Gusanos y mal olor

En la concentración por la seguridad en los comedores escolares celebrada ante la sede de la Delegación de Educación de León.

En la concentración por la seguridad en los comedores escolares celebrada ante la sede de la Delegación de Educación de León.

Algo huele mal con los gusanos en la comida escolar. Y ya, ocho meses después, no es la comida.

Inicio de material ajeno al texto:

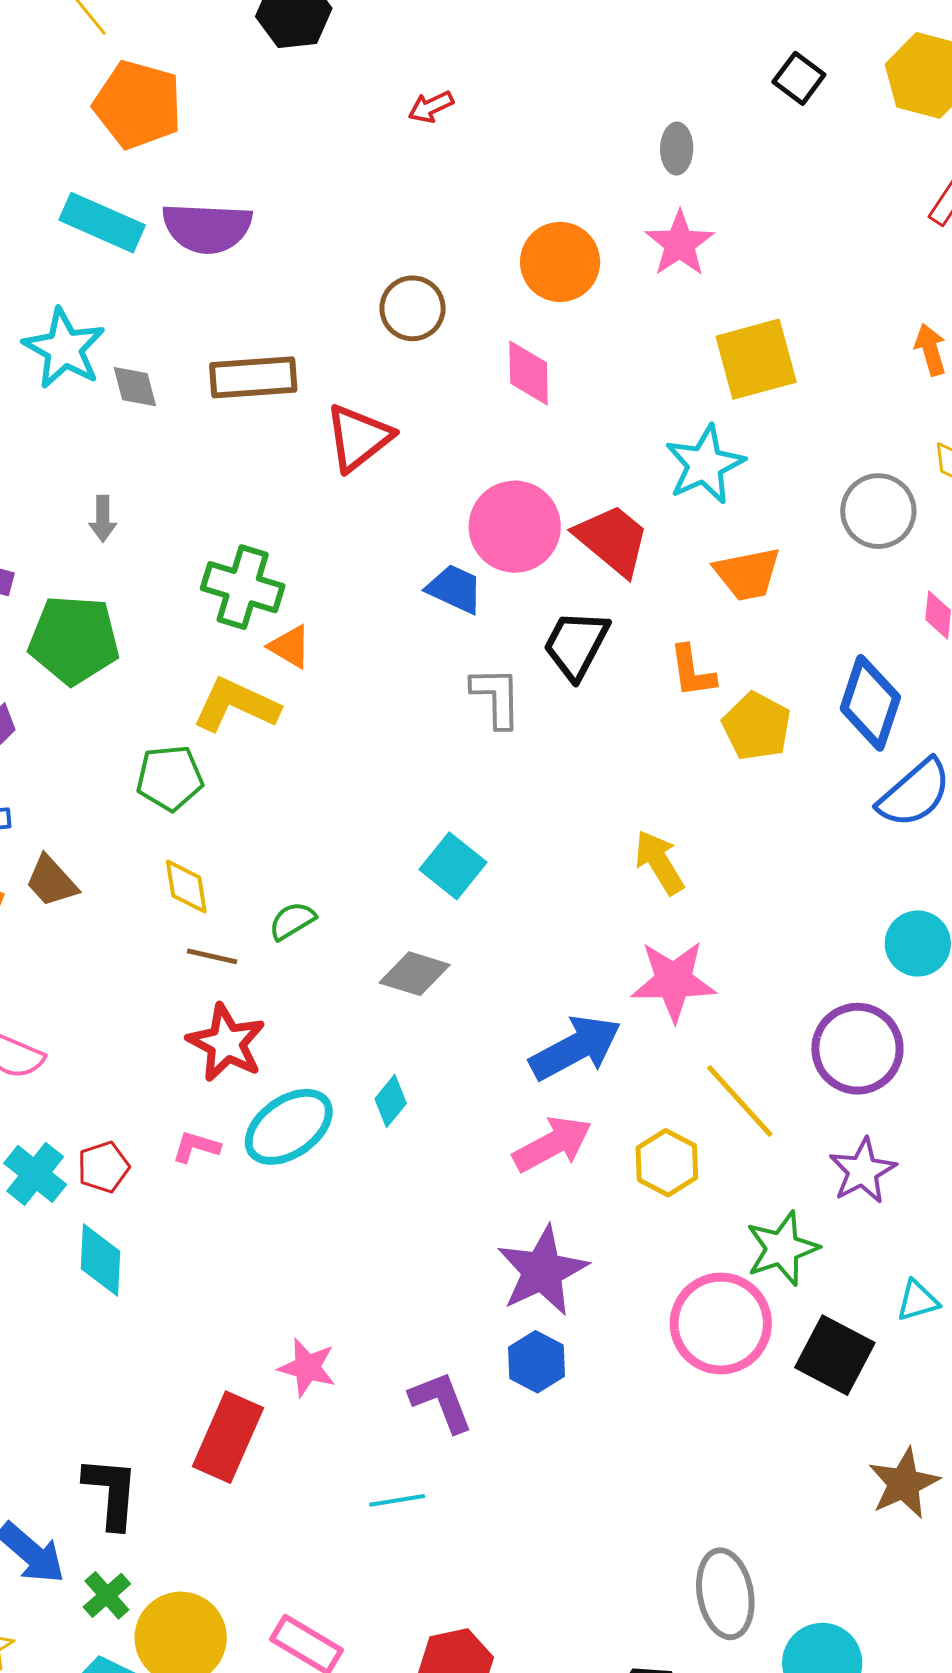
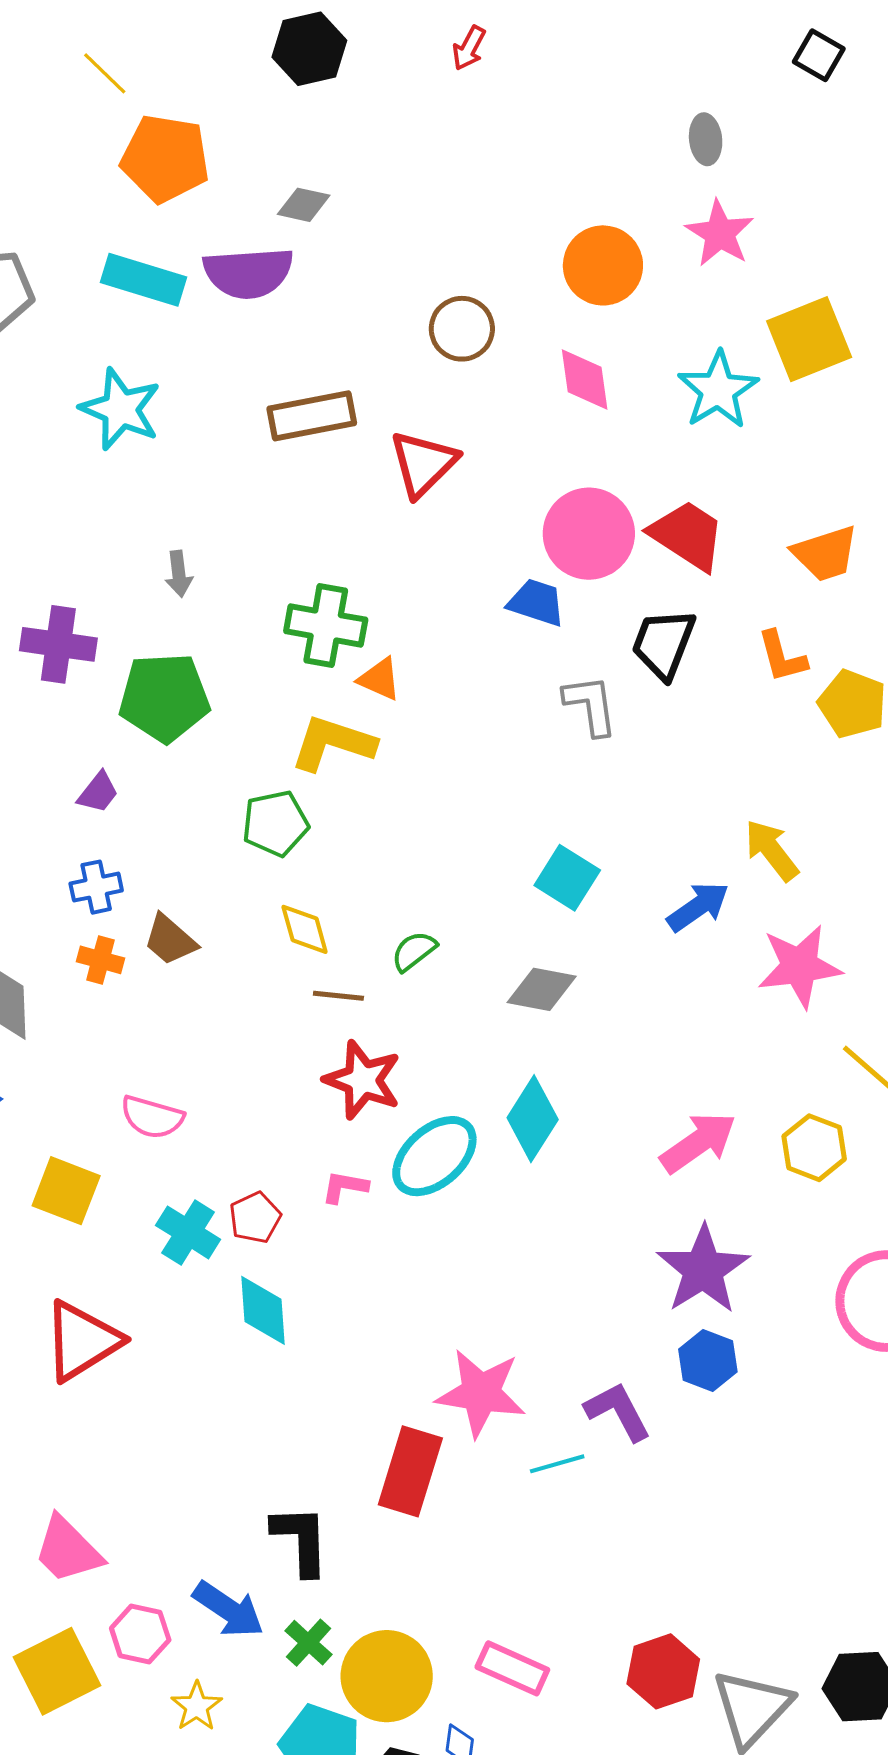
red arrow: (431, 107) -> (469, 48), moved, turned -30
gray diamond: (135, 387) -> (304, 205), moved, turned -56
cyan star: (705, 465) -> (718, 390), moved
blue arrow: (575, 1048) -> (698, 907), moved, size x0.7
cyan diamond: (391, 1101) -> (533, 1119), size x1.6
pink star: (307, 1368) -> (481, 1393), size x1.5
cyan line: (397, 1500) -> (557, 1464), moved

Acabado el curso, y ocho meses después de la aparición de gorgojos en los menús de los escolares leoneses y segovianos, lo que huele mal es la actuación de la Junta con la empresa que sirvió esta comida en mal estado. Sí. En mal estado. Quizá no fuera peligrosa para la salud, pero es desagradable, antihigiénica y muestra una importante falta de diligencia, cuidado y, por lo tanto, incumplimiento de un servicio que ha de tener todas las garantías sanitarias.

La Junta siempre fue tibia con la empresa. Negando primero la existencia del problema. Negando que se sirviera esa comida como atestiguaban menores, familias y educadores. Luego que fuera un problema siquiera para, posteriormente, perder las pruebas de menú que podrían confirmar qué pasó realmente. Llegó a evitar calificar los hechos como graves. Excusando y disculpando a la empresa Serunión.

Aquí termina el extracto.